Dataset excerpts:
---+---

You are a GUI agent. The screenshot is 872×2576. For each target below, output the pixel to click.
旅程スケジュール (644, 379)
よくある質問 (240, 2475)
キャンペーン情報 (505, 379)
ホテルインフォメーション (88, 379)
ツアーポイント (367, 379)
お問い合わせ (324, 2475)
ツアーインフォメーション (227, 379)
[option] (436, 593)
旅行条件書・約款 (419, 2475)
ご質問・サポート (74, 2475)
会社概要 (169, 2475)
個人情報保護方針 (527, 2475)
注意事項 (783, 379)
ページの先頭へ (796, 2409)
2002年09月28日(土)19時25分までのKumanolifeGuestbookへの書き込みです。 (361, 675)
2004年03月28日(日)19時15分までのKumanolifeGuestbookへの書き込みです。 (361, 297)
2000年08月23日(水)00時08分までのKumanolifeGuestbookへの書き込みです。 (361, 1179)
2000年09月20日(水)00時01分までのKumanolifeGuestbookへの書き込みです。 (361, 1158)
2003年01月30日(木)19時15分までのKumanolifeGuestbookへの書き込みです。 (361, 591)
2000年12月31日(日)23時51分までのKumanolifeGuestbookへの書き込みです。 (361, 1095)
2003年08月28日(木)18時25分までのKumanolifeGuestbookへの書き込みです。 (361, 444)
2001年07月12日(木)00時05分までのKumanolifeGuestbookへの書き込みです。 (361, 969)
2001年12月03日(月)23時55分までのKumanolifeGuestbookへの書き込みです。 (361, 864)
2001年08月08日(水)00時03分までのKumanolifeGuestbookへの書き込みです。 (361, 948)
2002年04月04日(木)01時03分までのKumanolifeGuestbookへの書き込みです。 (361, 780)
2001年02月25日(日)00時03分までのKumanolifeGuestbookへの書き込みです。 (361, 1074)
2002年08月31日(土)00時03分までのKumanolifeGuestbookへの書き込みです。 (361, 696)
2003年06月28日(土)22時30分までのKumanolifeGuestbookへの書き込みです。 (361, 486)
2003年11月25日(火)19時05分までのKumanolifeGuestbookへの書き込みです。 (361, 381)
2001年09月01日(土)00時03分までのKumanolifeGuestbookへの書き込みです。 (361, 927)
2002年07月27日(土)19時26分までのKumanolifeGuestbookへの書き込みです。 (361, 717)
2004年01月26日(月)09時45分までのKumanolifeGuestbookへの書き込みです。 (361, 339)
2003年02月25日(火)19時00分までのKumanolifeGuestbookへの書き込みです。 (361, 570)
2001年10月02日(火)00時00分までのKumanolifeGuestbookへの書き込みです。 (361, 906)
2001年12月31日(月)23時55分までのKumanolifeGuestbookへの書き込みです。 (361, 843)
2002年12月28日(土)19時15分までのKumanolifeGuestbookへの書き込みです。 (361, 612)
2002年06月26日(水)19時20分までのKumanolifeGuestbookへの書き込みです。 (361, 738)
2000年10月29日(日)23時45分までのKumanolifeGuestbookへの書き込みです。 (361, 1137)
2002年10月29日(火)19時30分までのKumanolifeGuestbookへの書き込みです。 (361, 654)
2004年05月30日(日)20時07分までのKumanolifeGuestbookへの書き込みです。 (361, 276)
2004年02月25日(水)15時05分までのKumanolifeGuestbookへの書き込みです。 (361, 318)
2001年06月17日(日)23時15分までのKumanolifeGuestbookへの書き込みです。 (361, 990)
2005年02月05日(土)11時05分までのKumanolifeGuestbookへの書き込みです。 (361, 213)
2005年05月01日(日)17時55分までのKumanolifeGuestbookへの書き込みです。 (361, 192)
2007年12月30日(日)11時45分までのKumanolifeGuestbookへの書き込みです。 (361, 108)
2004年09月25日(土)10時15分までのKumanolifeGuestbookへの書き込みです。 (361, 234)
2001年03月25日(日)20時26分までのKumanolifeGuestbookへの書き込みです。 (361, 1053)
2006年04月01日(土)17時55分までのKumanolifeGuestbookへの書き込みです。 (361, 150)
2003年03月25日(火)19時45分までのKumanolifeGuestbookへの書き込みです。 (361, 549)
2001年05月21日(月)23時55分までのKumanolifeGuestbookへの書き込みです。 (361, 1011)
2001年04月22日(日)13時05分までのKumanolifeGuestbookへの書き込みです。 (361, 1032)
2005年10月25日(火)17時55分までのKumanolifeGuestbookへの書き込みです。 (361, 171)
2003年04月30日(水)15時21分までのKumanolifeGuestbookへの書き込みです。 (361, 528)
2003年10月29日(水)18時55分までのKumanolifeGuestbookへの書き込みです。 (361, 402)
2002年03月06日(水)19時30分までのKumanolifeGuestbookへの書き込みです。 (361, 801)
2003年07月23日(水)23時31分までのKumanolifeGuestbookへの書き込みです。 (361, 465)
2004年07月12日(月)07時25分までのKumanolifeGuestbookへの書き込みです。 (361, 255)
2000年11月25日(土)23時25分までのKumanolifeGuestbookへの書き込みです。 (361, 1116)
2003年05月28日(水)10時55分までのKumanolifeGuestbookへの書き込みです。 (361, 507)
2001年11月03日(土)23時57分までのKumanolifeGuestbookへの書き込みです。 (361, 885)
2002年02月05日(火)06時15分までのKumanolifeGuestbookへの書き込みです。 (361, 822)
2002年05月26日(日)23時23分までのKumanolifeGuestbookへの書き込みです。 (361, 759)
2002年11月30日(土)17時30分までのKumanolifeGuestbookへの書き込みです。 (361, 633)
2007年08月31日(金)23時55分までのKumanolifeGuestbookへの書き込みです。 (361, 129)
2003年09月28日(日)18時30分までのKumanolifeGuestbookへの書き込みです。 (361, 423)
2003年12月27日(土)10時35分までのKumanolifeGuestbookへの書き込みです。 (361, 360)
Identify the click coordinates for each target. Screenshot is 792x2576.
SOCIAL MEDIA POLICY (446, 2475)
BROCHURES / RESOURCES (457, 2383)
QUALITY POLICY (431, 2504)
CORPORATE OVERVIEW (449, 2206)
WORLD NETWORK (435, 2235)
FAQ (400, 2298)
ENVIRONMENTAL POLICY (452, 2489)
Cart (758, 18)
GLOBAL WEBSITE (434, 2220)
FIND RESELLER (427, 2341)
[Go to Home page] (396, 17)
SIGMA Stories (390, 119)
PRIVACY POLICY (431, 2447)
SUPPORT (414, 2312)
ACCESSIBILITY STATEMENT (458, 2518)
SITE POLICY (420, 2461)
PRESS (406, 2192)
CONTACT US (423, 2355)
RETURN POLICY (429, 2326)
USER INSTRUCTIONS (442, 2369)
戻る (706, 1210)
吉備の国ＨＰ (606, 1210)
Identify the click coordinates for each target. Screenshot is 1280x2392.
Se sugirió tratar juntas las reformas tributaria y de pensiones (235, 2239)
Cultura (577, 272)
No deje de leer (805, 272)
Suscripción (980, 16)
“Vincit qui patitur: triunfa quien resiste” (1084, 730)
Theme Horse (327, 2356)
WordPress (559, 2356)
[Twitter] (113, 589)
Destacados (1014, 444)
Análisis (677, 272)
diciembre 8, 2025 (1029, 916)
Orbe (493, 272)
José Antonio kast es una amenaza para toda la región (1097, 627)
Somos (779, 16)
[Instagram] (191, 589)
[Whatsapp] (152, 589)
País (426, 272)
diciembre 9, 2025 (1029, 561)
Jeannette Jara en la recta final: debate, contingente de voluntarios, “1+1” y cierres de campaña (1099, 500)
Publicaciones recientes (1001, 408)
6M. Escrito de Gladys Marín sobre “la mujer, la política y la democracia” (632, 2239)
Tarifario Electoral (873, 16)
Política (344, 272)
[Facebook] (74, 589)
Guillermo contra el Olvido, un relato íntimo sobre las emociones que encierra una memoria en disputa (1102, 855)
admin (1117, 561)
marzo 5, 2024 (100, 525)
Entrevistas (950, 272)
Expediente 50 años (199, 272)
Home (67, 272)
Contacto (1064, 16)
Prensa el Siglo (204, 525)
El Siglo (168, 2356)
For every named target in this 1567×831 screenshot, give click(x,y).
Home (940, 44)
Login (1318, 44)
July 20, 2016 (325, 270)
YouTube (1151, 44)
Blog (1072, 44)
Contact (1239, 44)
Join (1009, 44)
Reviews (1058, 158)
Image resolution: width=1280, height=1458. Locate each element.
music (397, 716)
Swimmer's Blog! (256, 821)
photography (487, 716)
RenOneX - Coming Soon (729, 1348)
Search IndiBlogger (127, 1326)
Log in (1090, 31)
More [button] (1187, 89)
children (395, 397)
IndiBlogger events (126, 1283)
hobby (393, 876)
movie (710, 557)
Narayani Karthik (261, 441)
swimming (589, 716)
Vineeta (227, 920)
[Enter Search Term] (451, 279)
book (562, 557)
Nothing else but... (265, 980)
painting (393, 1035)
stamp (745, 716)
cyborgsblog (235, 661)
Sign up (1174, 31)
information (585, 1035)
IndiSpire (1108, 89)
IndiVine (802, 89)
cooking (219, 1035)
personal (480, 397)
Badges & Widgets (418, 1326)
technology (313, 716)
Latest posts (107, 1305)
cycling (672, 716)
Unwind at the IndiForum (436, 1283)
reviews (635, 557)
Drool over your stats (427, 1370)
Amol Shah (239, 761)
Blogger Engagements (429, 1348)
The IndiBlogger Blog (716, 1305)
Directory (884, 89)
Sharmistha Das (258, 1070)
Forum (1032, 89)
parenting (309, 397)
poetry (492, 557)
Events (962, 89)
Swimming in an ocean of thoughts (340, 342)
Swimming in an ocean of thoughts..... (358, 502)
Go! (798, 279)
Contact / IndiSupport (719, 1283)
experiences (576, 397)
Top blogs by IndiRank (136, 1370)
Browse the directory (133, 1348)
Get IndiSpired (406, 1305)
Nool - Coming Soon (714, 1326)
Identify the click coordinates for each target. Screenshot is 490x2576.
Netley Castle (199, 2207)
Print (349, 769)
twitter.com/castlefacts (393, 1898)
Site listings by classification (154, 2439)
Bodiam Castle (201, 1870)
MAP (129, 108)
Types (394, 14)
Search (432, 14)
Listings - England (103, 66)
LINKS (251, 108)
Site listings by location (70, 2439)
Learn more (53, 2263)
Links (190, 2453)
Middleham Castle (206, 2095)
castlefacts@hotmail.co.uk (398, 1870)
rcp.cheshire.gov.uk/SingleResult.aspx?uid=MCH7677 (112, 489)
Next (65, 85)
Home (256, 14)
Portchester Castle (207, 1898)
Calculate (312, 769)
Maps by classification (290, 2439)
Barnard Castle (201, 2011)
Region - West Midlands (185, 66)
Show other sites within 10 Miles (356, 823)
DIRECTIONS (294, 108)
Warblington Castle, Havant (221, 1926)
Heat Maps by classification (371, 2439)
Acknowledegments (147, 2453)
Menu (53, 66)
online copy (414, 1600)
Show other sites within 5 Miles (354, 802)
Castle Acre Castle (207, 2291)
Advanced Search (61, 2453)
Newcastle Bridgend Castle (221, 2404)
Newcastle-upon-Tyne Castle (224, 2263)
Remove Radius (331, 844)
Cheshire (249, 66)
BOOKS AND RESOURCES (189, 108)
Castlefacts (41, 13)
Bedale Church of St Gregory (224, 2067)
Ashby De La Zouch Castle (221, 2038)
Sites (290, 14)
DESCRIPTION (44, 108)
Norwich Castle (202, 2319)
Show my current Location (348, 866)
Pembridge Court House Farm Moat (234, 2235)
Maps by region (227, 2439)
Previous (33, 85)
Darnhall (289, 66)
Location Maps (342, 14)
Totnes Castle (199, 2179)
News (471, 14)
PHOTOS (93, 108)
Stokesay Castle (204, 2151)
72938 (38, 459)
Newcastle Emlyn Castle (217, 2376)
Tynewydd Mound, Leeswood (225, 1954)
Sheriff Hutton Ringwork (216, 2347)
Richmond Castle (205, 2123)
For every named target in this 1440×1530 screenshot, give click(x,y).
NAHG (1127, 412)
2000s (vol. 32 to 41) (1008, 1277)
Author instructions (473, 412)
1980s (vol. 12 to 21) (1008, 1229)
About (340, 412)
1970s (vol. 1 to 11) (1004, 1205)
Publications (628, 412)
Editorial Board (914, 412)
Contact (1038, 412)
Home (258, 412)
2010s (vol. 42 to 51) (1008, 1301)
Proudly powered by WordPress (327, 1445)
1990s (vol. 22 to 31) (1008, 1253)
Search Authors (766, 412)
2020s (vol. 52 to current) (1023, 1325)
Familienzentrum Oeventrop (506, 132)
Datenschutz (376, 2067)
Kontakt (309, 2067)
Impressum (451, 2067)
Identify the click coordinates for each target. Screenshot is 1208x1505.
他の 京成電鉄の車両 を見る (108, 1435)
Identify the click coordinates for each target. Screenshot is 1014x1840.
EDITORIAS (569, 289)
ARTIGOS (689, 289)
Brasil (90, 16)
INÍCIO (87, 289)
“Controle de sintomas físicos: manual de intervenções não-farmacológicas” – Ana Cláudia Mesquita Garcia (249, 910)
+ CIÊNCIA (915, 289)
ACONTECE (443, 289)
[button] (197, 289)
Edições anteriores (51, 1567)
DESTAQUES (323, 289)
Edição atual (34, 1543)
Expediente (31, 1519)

---+---

Among the lines above, which hold the word "RESOURCES"? Report each one.

[The answer]:
BROCHURES / RESOURCES (457, 2383)
BOOKS AND RESOURCES (189, 108)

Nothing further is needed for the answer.